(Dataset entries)
::::::
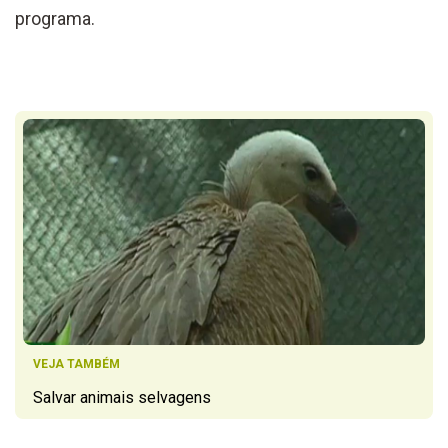
programa.
VEJA TAMBÉM
Salvar animais selvagens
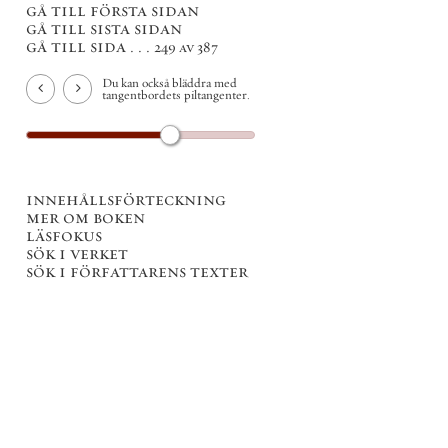
gå till första sidan
gå till sista sidan
gå till sida . . .
249 av 387
Du kan också bläddra med
tangentbordets piltangenter.
innehållsförteckning
mer om boken
läsfokus
sök i verket
sök i författarens texter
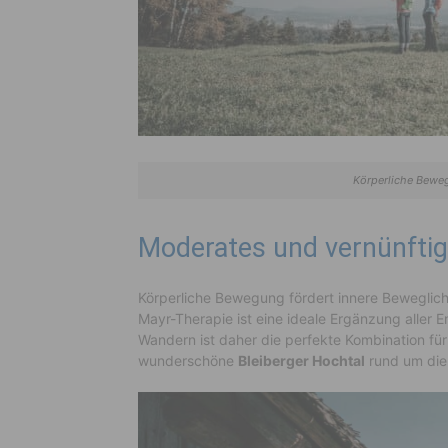
Körperliche Beweg
Moderates und vernünfti
Körperliche Bewegung fördert innere Beweglic
Mayr-Therapie ist eine ideale Ergänzung aller
Wandern ist daher die perfekte Kombination für
wunderschöne
Bleiberger Hochtal
rund um die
::::::
### [WHAT THE EXERCISE ASKS]
Write out, word for word, the lines running from the one containing "gå till sista sidan" to the end of the data above; the pictures are to be left out.

### [WRITTEN SOLUTION]
gå till sista sidan
gå till sida . . .
249 av 387
Du kan också bläddra med
tangentbordets piltangenter.
innehållsförteckning
mer om boken
läsfokus
sök i verket
sök i författarens texter
Körperliche Beweg
Moderates und vernünfti
Körperliche Bewegung fördert innere Beweglic
Mayr-Therapie ist eine ideale Ergänzung aller
Wandern ist daher die perfekte Kombination für
wunderschöne
Bleiberger Hochtal
rund um die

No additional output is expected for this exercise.